Flying: At the sixth annual Aerial Robot Competition (July 14, Epcot Center, Orlando, Fla.), the homemade robots of 14 teams–helicopters, blimps and tilted-wing airplanes–will lift off from, fly to and hover over a simulated waste dump, then map the area by reading labels on the waste drums. The mission is a success if the robot can also retrieve an orange magnet at the site. Sound easy? The robots can’t get any help from their handlers and have one hour to finish. In past years, some of the finest minds in AI have watched their creations break, crash or–in the case of one blimp built by a German team–wander toward nearby power lines.
Navigating: In this year’s Mobile Robot Competition (July 27-31, Providence, R.I.), part of the annual conference of the American Association of Artificial Intelligence, robots will scour a cluttered room for specific objects like a TV remote control. They’ll also attempt to vacuum a three-room area and serve hors d’oeuvres to conference attendees. In the most ambitious event, inspired by NASA’s Pathfinder mission, robots will navigate across a rock-strewn “Martian” surface and collect a series of “life forms,” represented by moving balls. All of these events, says Brown University’s Tom Dean, “require a lot of knowledge about the world. The hardest part is dealing with the richness and complexity and exceptions to every rule.”
For conference attendees who want to get more interactive, a Hall of Champions exhibit allows them to challenge the best computer programs in games like checkers, chess, Othello, Go and bridge. Some of these, like checkers, poker and backgammon, are already dominated by computers.

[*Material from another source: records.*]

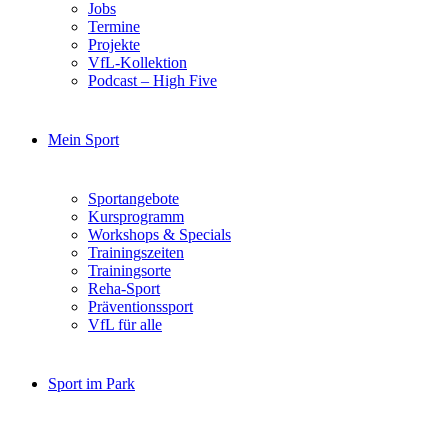
Jobs
Termine
Projekte
VfL-Kollektion
Podcast – High Five
Mein Sport
Sportangebote
Kursprogramm
Workshops & Specials
Trainingszeiten
Trainingsorte
Reha-Sport
Präventionssport
VfL für alle
Sport im Park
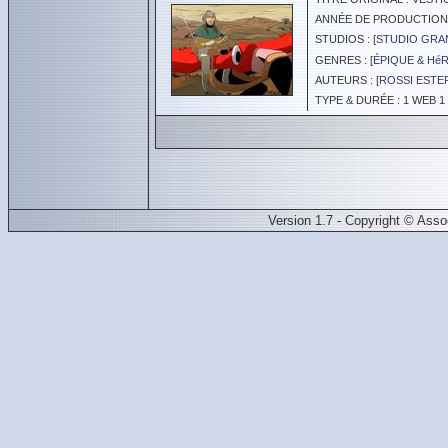
ANNÉE DE PRODUCTION :
STUDIOS : [
STUDIO GRA
GENRES : [
ÉPIQUE & Hé
AUTEURS : [
ROSSI ESTE
TYPE & DURÉE : 1 WEB 1 
Version 1.7 - Copyright © Ass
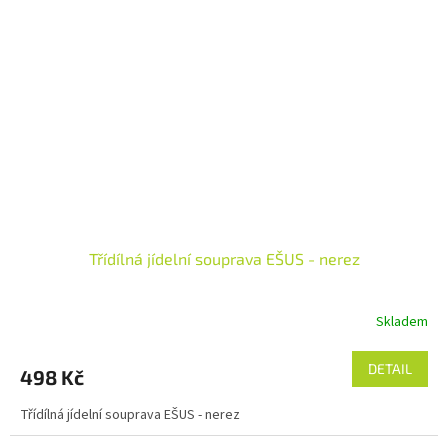
Třídílná jídelní souprava EŠUS - nerez
Skladem
DETAIL
498 Kč
Třídílná jídelní souprava EŠUS - nerez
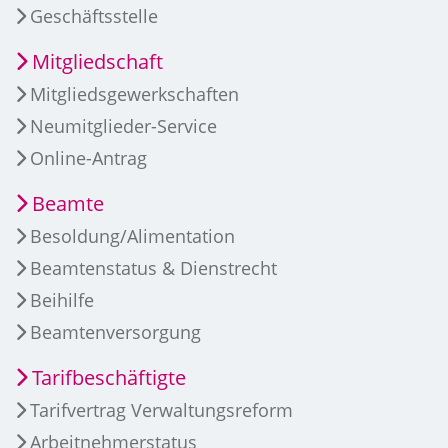
Geschäftsstelle
Mitgliedschaft
Mitgliedsgewerkschaften
Neumitglieder-Service
Online-Antrag
Beamte
Besoldung/Alimentation
Beamtenstatus & Dienstrecht
Beihilfe
Beamtenversorgung
Tarifbeschäftigte
Tarifvertrag Verwaltungsreform
Arbeitnehmerstatus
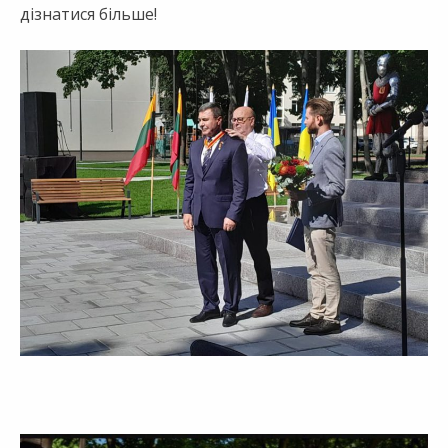
дізнатися більше!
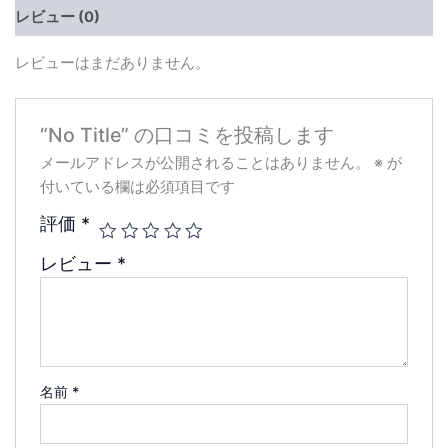
レビュー (0)
レビューはまだありません。
“No Title” の口コミを投稿します
メールアドレスが公開されることはありません。
※
が
付いている欄は必須項目です
評価
*
レビュー
*
名前
*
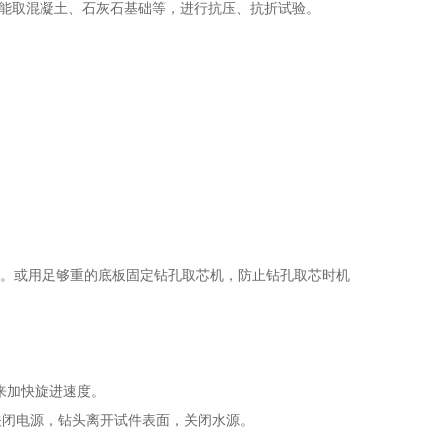
能取混凝土、石灰石基础等，进行抗压、抗折试验。
。或用足够重的底板固定钻孔取芯机，防止钻孔取芯时机
来加快旋进速度。
关闭电源，钻头离开试件表面，关闭水源。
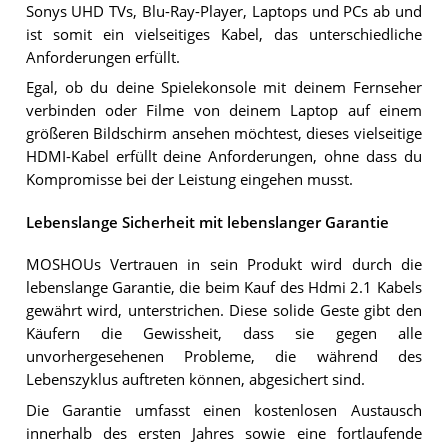
Sonys UHD TVs, Blu-Ray-Player, Laptops und PCs ab und
ist somit ein vielseitiges Kabel, das unterschiedliche
Anforderungen erfüllt.
Egal, ob du deine Spielekonsole mit deinem Fernseher
verbinden oder Filme von deinem Laptop auf einem
größeren Bildschirm ansehen möchtest, dieses vielseitige
HDMI-Kabel erfüllt deine Anforderungen, ohne dass du
Kompromisse bei der Leistung eingehen musst.
Lebenslange Sicherheit mit lebenslanger Garantie
MOSHOUs Vertrauen in sein Produkt wird durch die
lebenslange Garantie, die beim Kauf des Hdmi 2.1 Kabels
gewährt wird, unterstrichen. Diese solide Geste gibt den
Käufern die Gewissheit, dass sie gegen alle
unvorhergesehenen Probleme, die während des
Lebenszyklus auftreten können, abgesichert sind.
Die Garantie umfasst einen kostenlosen Austausch
innerhalb des ersten Jahres sowie eine fortlaufende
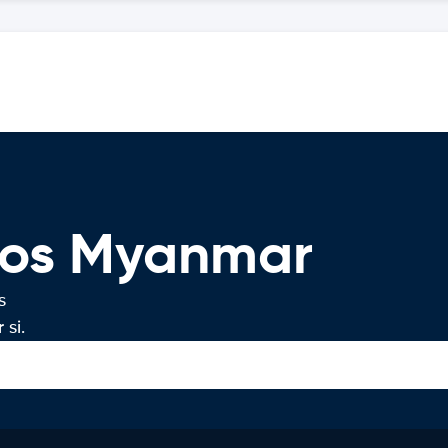
ros Myanmar
s
si.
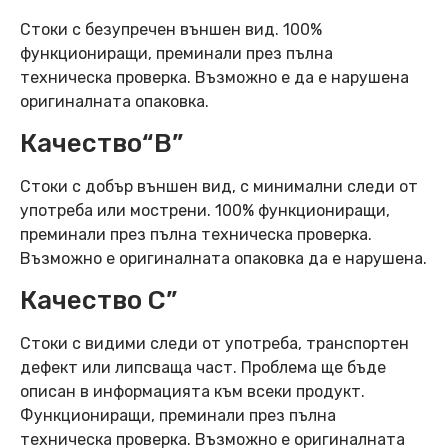
Стоки с безупречен външен вид. 100%
функциониращи, преминали през пълна
техническа проверка. Възможно е да е нарушена
оригиналната опаковка.
Качество“B”
Стоки с добър външен вид, с минимални следи от
употреба или мострени. 100% функциониращи,
преминали през пълна техническа проверка.
Възможно е оригиналната опаковка да е нарушена.
Качество C”
Стоки с видими следи от употреба, транспортен
дефект или липсваща част. Проблема ще бъде
описан в информацията към всеки продукт.
Функциониращи, преминали през пълна
техническа проверка. Възможно е оригиналната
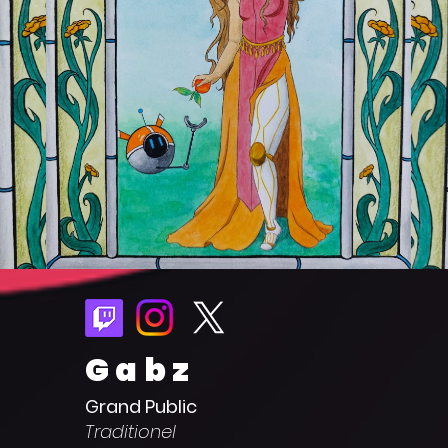
Gabz
Grand Public
Traditionel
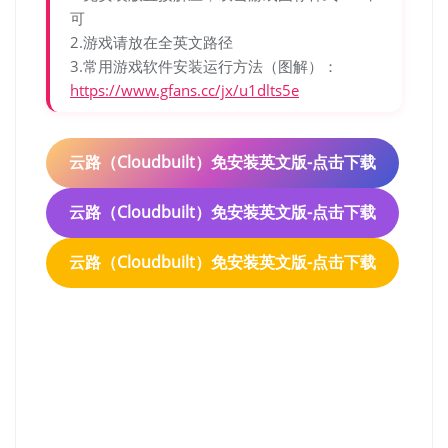
可
2.游戏请放在全英文路径
3.常用游戏软件安装运行方法（图解）：
https://www.gfans.cc/jx/u1dlts5e
云路（Cloudbuilt）免安装英文版-点击下载
云路（Cloudbuilt）免安装英文版-点击下载
云路（Cloudbuilt）免安装英文版-点击下载
云路（Cloudbuilt）免安装
英文版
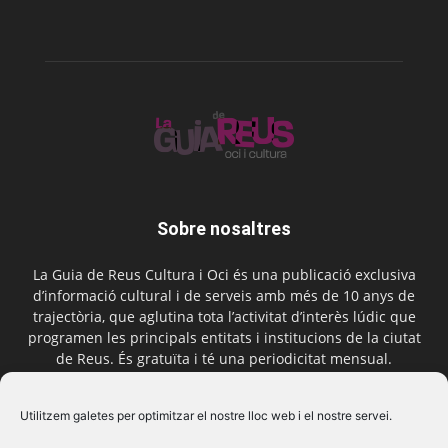
Sobre nosaltres
La Guia de Reus Cultura i Oci és una publicació exclusiva
d’informació cultural i de serveis amb més de 10 anys de
trajectòria, que aglutina tota l’activitat d’interès lúdic que
programen les principals entitats i institucions de la ciutat
de Reus. És gratuïta i té una periodicitat mensual.
Contactar-nos:
comercial@laguiadereus.com
Utilitzem galetes per optimitzar el nostre lloc web i el nostre servei.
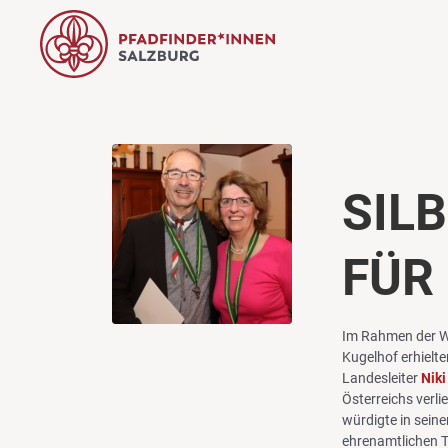
SIL
FÜR 
Im Rahmen der W
Kugelhof erhielte
Landesleiter
Niki
Österreichs verli
würdigte in seine
ehrenamtlichen Tä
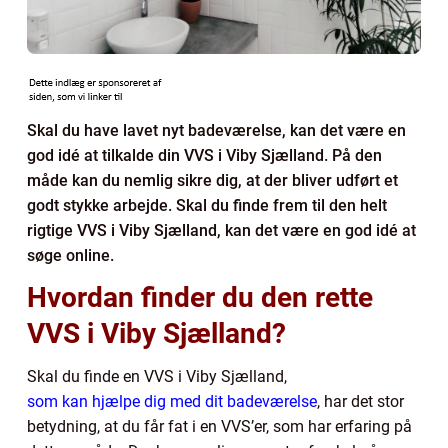
Skal du have lavet nyt badeværelse, kan det være en
god idé at tilkalde din VVS i Viby Sjælland. På den
måde kan du nemlig sikre dig, at der bliver udført et
godt stykke arbejde. Skal du finde frem til den helt
rigtige VVS i Viby Sjælland, kan det være en god idé at
søge online.
Hvordan finder du den rette
VVS i Viby Sjælland?
Skal du finde en VVS i Viby Sjælland,
som kan hjælpe dig med dit badeværelse
, har det stor
betydning, at du får fat i en VVS’er, som har erfaring på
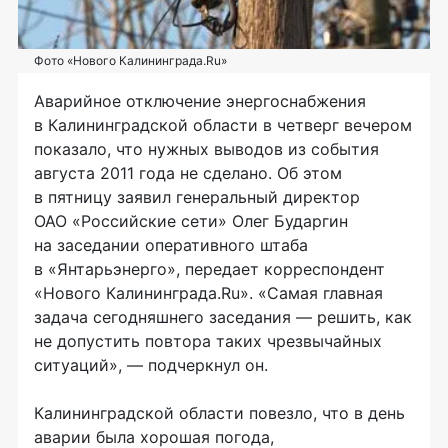
Фото «Нового Калининграда.Ru»
Аварийное отключение энергоснабжения
в Калининградской области в четверг вечером
показало, что нужных выводов из события
августа 2011 года не сделано. Об этом
в пятницу заявил генеральный директор
ОАО «Российские сети»
Олег Бударгин
на заседании оперативного штаба
в «Янтарьэнерго», передает корреспондент
«Нового Калининграда.Ru». «Самая главная
задача сегодняшнего заседания — решить, как
не допустить повтора таких чрезвычайных
ситуаций», — подчеркнул он.
Калининградской области повезло, что в день
аварии была хорошая погода,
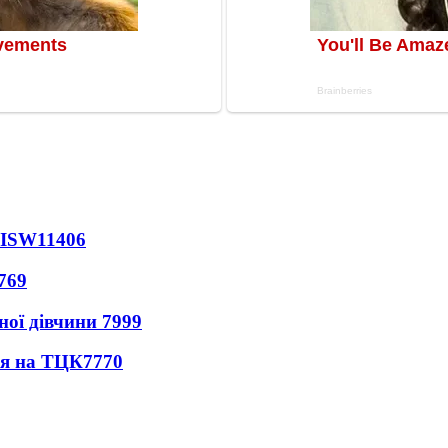
 ISW
11406
769
ної дівчини
7999
ся на ТЦК
7770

Teaming up: Soccer, believe it or not, is the game of this year’s most intriguing event, RoboCup (Aug. 23, Nagoya, Japan). In small- and medium-size robot leagues, teams of five robots apiece will duel with miniature balls and goals. In the medium-size league, robots have a maximum diameter of 50 centimeters and play on a field the size of nine Ping-Pong tables. All the robots sport wheels (bipedal motion is not advanced enough), while central computers instruct the players via radio signals. Contest creator Hiroaki Kitano, full of the grand vision typical to AI researchers, says the eventual goal of the contest is to have robots compete in the real World Cup. Since that’s many decades away from happening, Kitano is happy just to stimulate research into the tricky problem of getting computers to work together, an area called multiagent collaboration. Applications of this field include robots teaming up in deep space and on rescue missions. Next to the computers in all these contests, Deep Blue’s task seems easy. Somebody should buy it some sneakers.